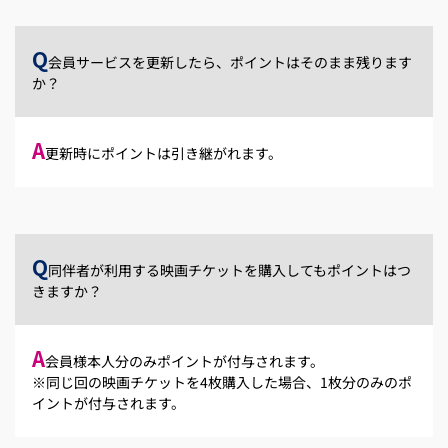
Q
会員サービスを更新したら、ポイントはそのまま残ります
か？
A
更新時にポイントは引き継がれます。
Q
同伴者が利用する映画チケットを購入してもポイントはつ
きますか？
A
会員様本人分のみポイントが付与されます。
※同じ回の映画チケットを4枚購入した場合、1枚分のみのポ
イントが付与されます。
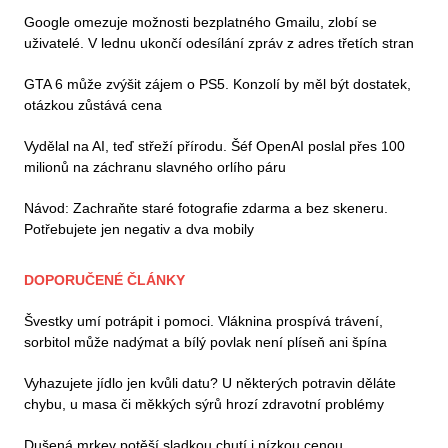
Google omezuje možnosti bezplatného Gmailu, zlobí se
uživatelé. V lednu ukončí odesílání zpráv z adres třetích stran
GTA 6 může zvýšit zájem o PS5. Konzolí by měl být dostatek,
otázkou zůstává cena
Vydělal na AI, teď střeží přírodu. Šéf OpenAI poslal přes 100
milionů na záchranu slavného orlího páru
Návod: Zachraňte staré fotografie zdarma a bez skeneru.
Potřebujete jen negativ a dva mobily
DOPORUČENÉ ČLÁNKY
Švestky umí potrápit i pomoci. Vláknina prospívá trávení,
sorbitol může nadýmat a bílý povlak není plíseň ani špína
Vyhazujete jídlo jen kvůli datu? U některých potravin děláte
chybu, u masa či měkkých sýrů hrozí zdravotní problémy
Dušená mrkev potěší sladkou chutí i nízkou cenou.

|---|

Required action - Look above for the line containing "Potřebujete jen negativ a dva mobily" and the line containing "chybu, u masa". Transcribe both, with the lines between them, exactly.

Result -
Potřebujete jen negativ a dva mobily
DOPORUČENÉ ČLÁNKY
Švestky umí potrápit i pomoci. Vláknina prospívá trávení,
sorbitol může nadýmat a bílý povlak není plíseň ani špína
Vyhazujete jídlo jen kvůli datu? U některých potravin děláte
chybu, u masa či měkkých sýrů hrozí zdravotní problémy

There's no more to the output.